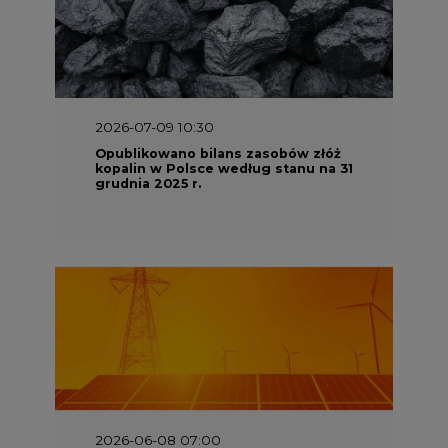
2026-07-09 10:30
Opublikowano bilans zasobów złóż
kopalin w Polsce według stanu na 31
grudnia 2025 r.
2026-06-08 07:00
Wyszedł raport "Bezpieczniej i
taniej. Ciepłownictwo na ratunek
KSE"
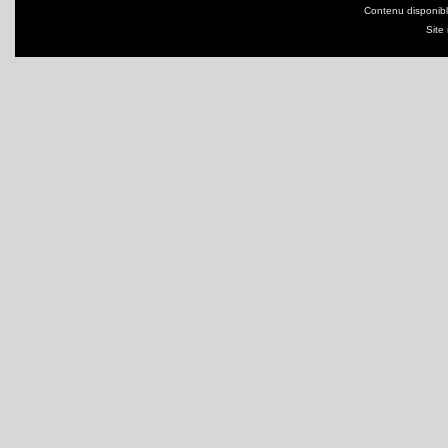
Contenu disponib
Site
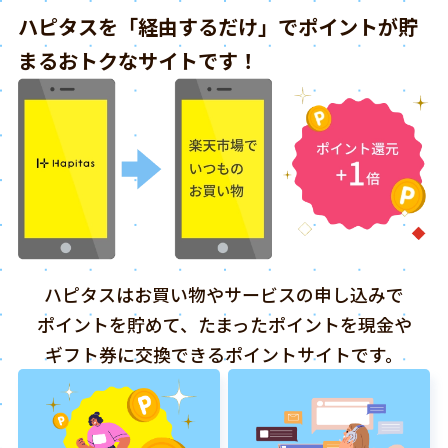
ハピタスを「経由するだけ」でポイントが貯
まるおトクなサイトです！
ハピタスはお買い物やサービスの申し込みで
ポイントを貯めて、たまったポイントを現金や
ギフト券に交換できるポイントサイトです。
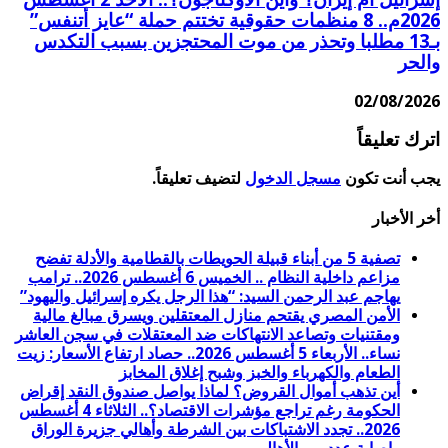
2026م.. 8 منظمات حقوقية تختتم حملة “عايز أتنفس”
بـ13 مطلبا وتحذر من موت المحتجزين بسبب التكدس
والحر
02/08/2026
اترك تعليقاً
يجب أنت تكون
مسجل الدخول
لتضيف تعليقاً.
أخر الأخبار
تصفية 5 من أبناء قبيلة الحويطات بالقطامية والأدلة تفضح
مزاعم داخلية النظام .. الخميس 6 أغسطس 2026.. ترامب
يهاجم عبد الرحمن السيد: “هذا الرجل يكره إسرائيل واليهود”
الأمن المصري يقتحم منازل المعتقلين ويسرق مبالغ مالية
ومقتنيات وتصاعد الانتهاكات ضد المعتقلات في سجن العاشر
نساء.. الأربعاء 5 أغسطس 2026.. حصاد ارتفاع الأسعار: زيت
الطعام والكهرباء والخبز وشبح إغلاق المخابز
أين تذهب أموال القروض؟ لماذا يواصل صندوق النقد إقراض
الحكومة رغم تراجع مؤشرات الاقتصاد؟.. الثلاثاء 4 أغسطس
2026.. تجدد الاشتباكات بين الشرطة وأهالي جزيرة الوراق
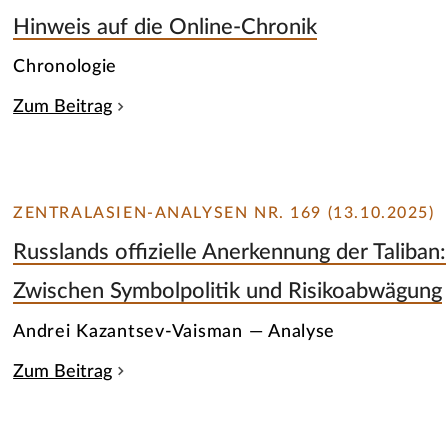
Hinweis auf die Online-Chronik
Chronologie
Zum Beitrag
ZENTRALASIEN-ANALYSEN NR. 169 (13.10.2025)
Russlands offizielle Anerkennung der Taliban:
Zwischen Symbolpolitik und Risikoabwägung
Andrei Kazantsev-Vaisman — Analyse
Zum Beitrag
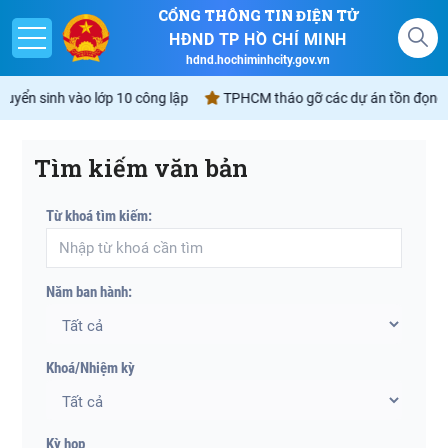
CỔNG THÔNG TIN ĐIỆN TỬ
HĐND TP HỒ CHÍ MINH
hdnd.hochiminhcity.gov.vn
uyển sinh vào lớp 10 công lập
TPHCM tháo gỡ các dự án tồn đọng sẽ 
Tìm kiếm văn bản
Giới thiệu
Từ khoá tìm kiếm:
Nghị quyết
Lịch
Năm ban hành:
Góp ý - Phản ánh
Không gian văn hóa Hồ Chí Minh
Khoá/Nhiệm kỳ
Kỳ họp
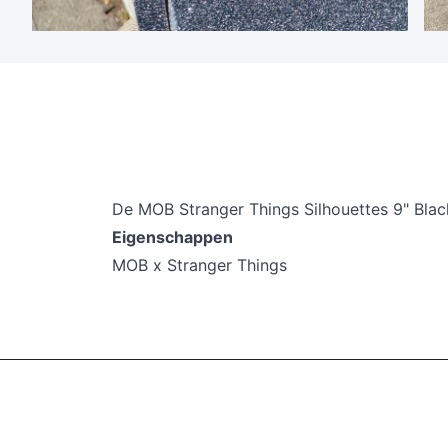
De MOB
Stranger Things Silhouettes 9" Bla
Eigenschappen
M OB x Stranger Things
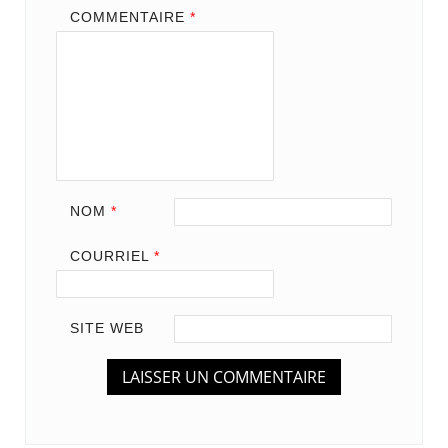
COMMENTAIRE
*
NOM
*
COURRIEL
*
SITE WEB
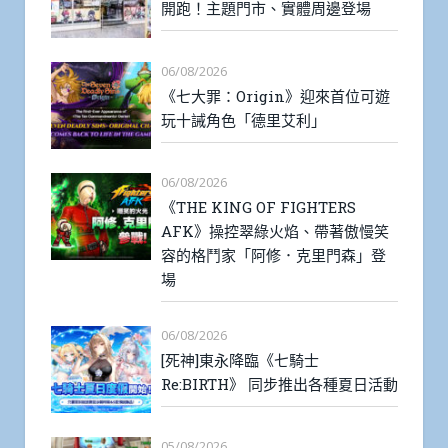
開跑！主題門市、實體周邊登場
06/08/2026
《七大罪：Origin》迎來首位可遊
玩十誡角色「德里艾利」
06/08/2026
《THE KING OF FIGHTERS
AFK》操控翠綠火焰、帶著傲慢笑
容的格鬥家「阿修．克里門森」登
場
06/08/2026
[死神]東永降臨《七騎士
Re:BIRTH》 同步推出各種夏日活動
05/08/2026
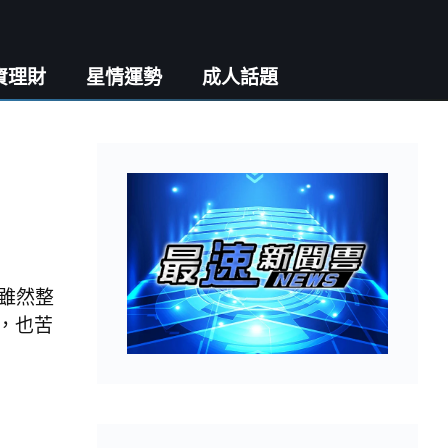
資理財
星情運勢
成人話題
雖然整
，也苦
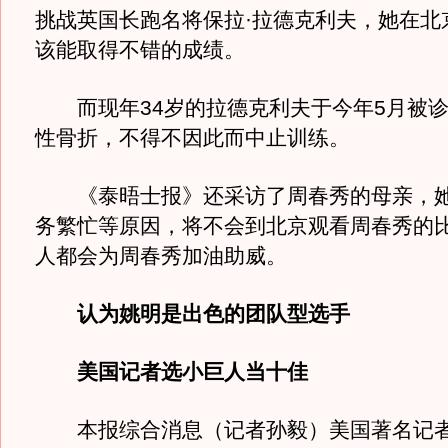
挑战英国长跑名将保拉·拉德克利夫，她在北
该能取得不错的成绩。
而现年34岁的拉德克利夫于今年5月被诊
性骨折，不得不因此而中止训练。
《泰晤士报》还采访了周春秀的母亲，她
务繁忙等原因，将不会到北京观看周春秀的
人都会为周春秀加油助威。
认为姚明是出色的团队型选手
美国记者选小巨人当十佳
本报综合消息（记者孙毅）美国著名记者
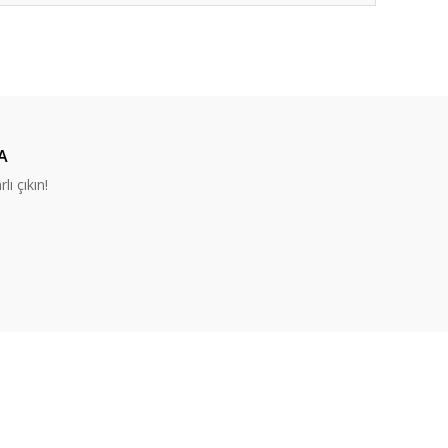
ıza iletebilirsiniz.
A
lı çıkın!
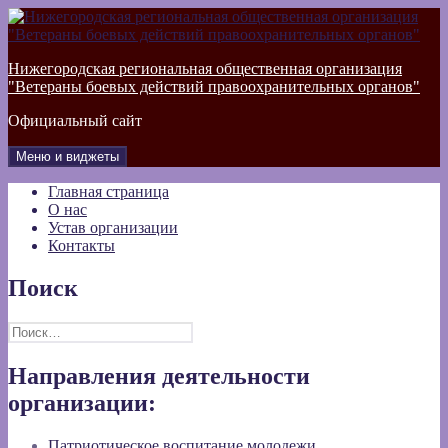
Перейти
к
содержимому
Нижегородская региональная общественная организация
"Ветераны боевых действий правоохранительных органов"
Официальный сайт
Меню и виджеты
Главная страница
О нас
Устав организации
Контакты
Поиск
Найти:
Направления деятельности
организации:
Патриотическое воспитание молодежи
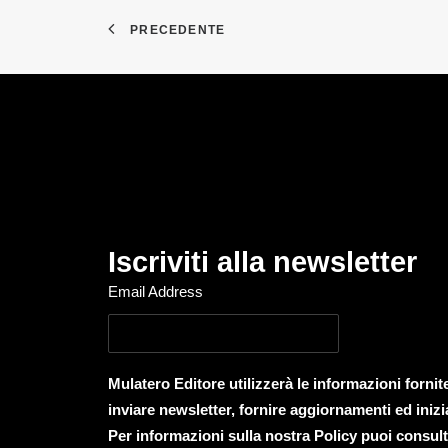
PRECEDENTE
Iscriviti alla newsletter
Email Address
Mulatero Editore utilizzerà le informazioni forni
inviare newsletter, fornire aggiornamenti ed inizi
Per informazioni sulla nostra Policy puoi consult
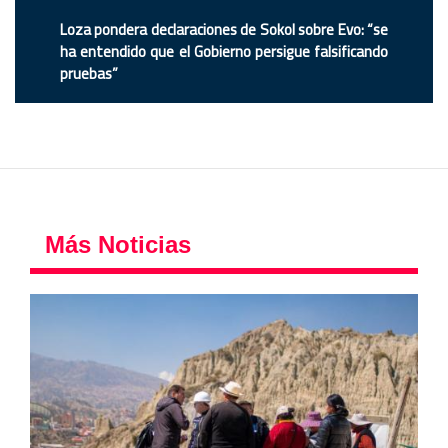
Loza pondera declaraciones de Sokol sobre Evo: “se
ha entendido que el Gobierno persigue falsificando
pruebas”
Más Noticias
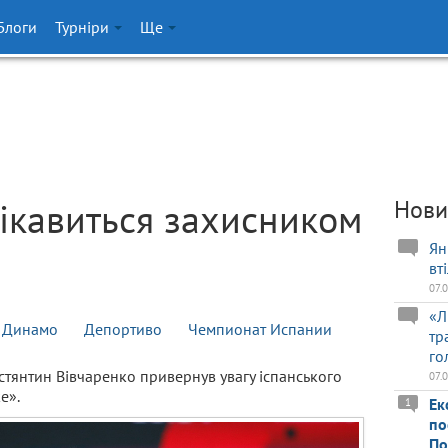
Блоги
Турніри
Ще
ікавиться захисником
Нови
Ян
вт
07.
«Л
Динамо
Депортиво
Чемпионат Испании
тр
го
стянтин Вівчаренко привернув увагу іспанського
07.
е».
Ек
1
по
По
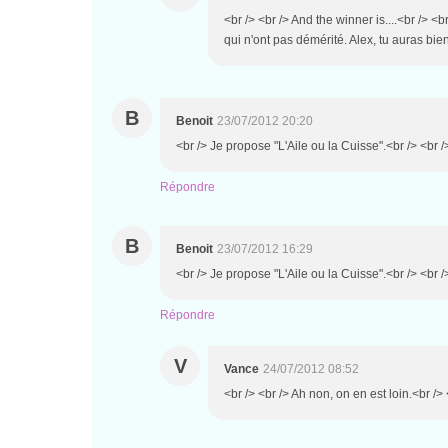
<br /> <br /> And the winner is....<br /> <b
qui n'ont pas démérité. Alex, tu auras bien
B
Benoit
23/07/2012 20:20
<br /> Je propose "L'Aile ou la Cuisse".<br /> <br /
Répondre
B
Benoit
23/07/2012 16:29
<br /> Je propose "L'Aile ou la Cuisse".<br /> <br /
Répondre
V
Vance
24/07/2012 08:52
<br /> <br /> Ah non, on en est loin.<br /> 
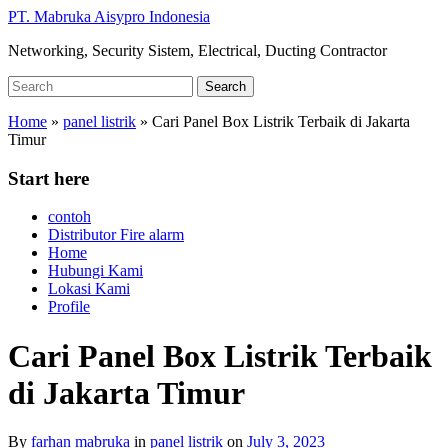
Skip
PT. Mabruka Aisypro Indonesia
to
Networking, Security Sistem, Electrical, Ducting Contractor
main
content
Search
Search
for:
Home
»
panel listrik
»
Cari Panel Box Listrik Terbaik di Jakarta
Timur
Start here
contoh
Distributor Fire alarm
Home
Hubungi Kami
Lokasi Kami
Profile
Cari Panel Box Listrik Terbaik
di Jakarta Timur
By
farhan mabruka
in
panel listrik
on
July 3, 2023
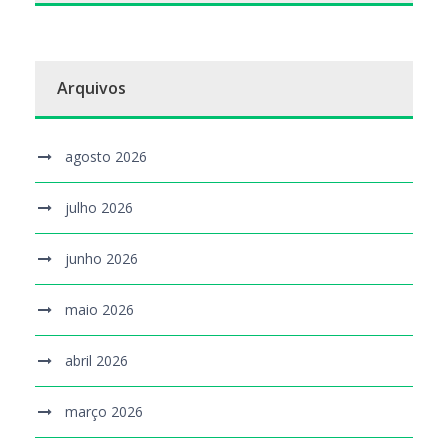
Arquivos
agosto 2026
julho 2026
junho 2026
maio 2026
abril 2026
março 2026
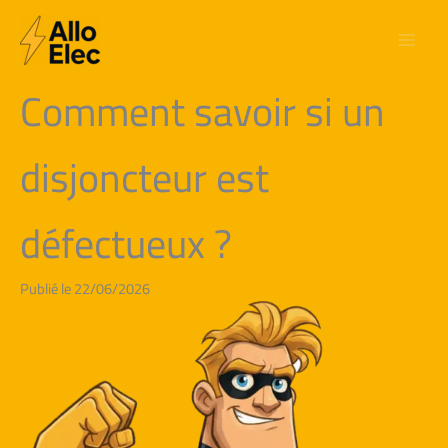
Aller
au
contenu
Comment savoir si un
disjoncteur est
défectueux ?
Publié le 22/06/2026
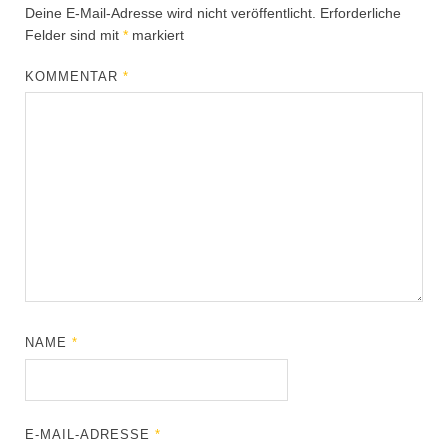
Deine E-Mail-Adresse wird nicht veröffentlicht.
Erforderliche
Felder sind mit
*
markiert
KOMMENTAR
*
NAME
*
E-MAIL-ADRESSE
*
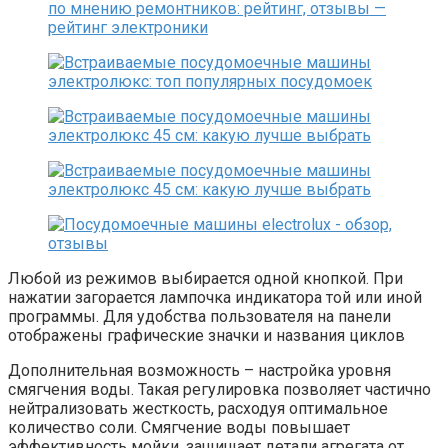
Любой из режимов выбирается одной кнопкой. При
нажатии загорается лампочка индикатора той или иной
программы. Для удобства пользователя на панели
отображены графические значки и названия циклов
Дополнительная возможность – настройка уровня
смягчения воды. Такая регулировка позволяет частично
нейтрализовать жесткость, расходуя оптимальное
количество соли. Смягчение воды повышает
эффективность мойки, защищает детали агрегата от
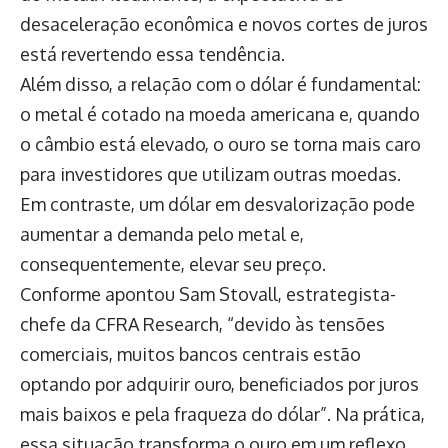
desaceleração econômica e novos cortes de juros
está revertendo essa tendência.
Além disso, a relação com o dólar é fundamental:
o metal é cotado na moeda americana e, quando
o câmbio está elevado, o ouro se torna mais caro
para investidores que utilizam outras moedas.
Em contraste, um dólar em desvalorização pode
aumentar a demanda pelo metal e,
consequentemente, elevar seu preço.
Conforme apontou Sam Stovall, estrategista-
chefe da CFRA Research, “devido às tensões
comerciais, muitos bancos centrais estão
optando por adquirir ouro, beneficiados por juros
mais baixos e pela fraqueza do dólar”. Na prática,
essa situação transforma o ouro em um reflexo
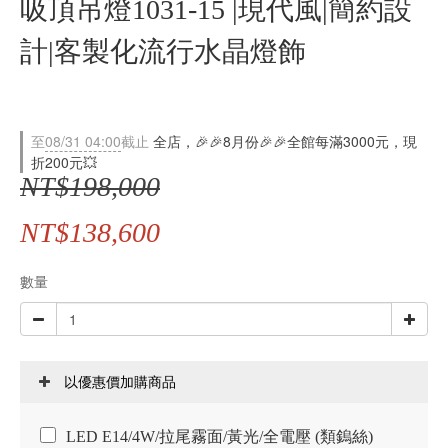
吸頂吊燈1031-15 |現代風|簡約設
計|客製化流行水晶燈飾
至
08/31 04:00
截止
全店，🎉🎉8月份🎉🎉全館每滿3000元，現
折200元💥
NT$198,000
NT$138,600
數量
以優惠價加購商品
LED E14/4W/拉尾霧面/黃光/全電壓 (類鎢絲)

§ **Task item**: What are the lines above that hold the string "Terbaik"? Copy them.

§ **Result of this task**:
Cari Panel Box Listrik Terbaik di Jakarta
Cari Panel Box Listrik Terbaik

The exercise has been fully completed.